● Source data
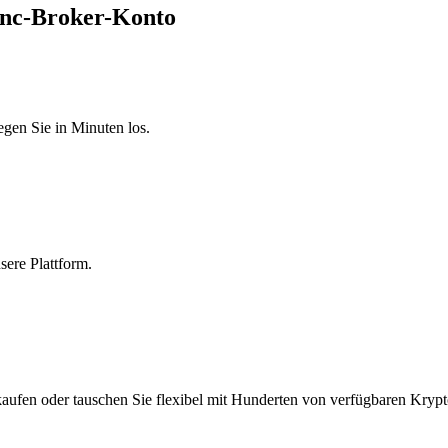
Inc-Broker-Konto
egen Sie in Minuten los.
sere Plattform.
aufen oder tauschen Sie flexibel mit Hunderten von verfügbaren Krypt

● Problem description
Omitting the images, copy the listing exactly.

● Solution for this problem
Inc-Broker-Konto
egen Sie in Minuten los.
sere Plattform.
aufen oder tauschen Sie flexibel mit Hunderten von verfügbaren Krypt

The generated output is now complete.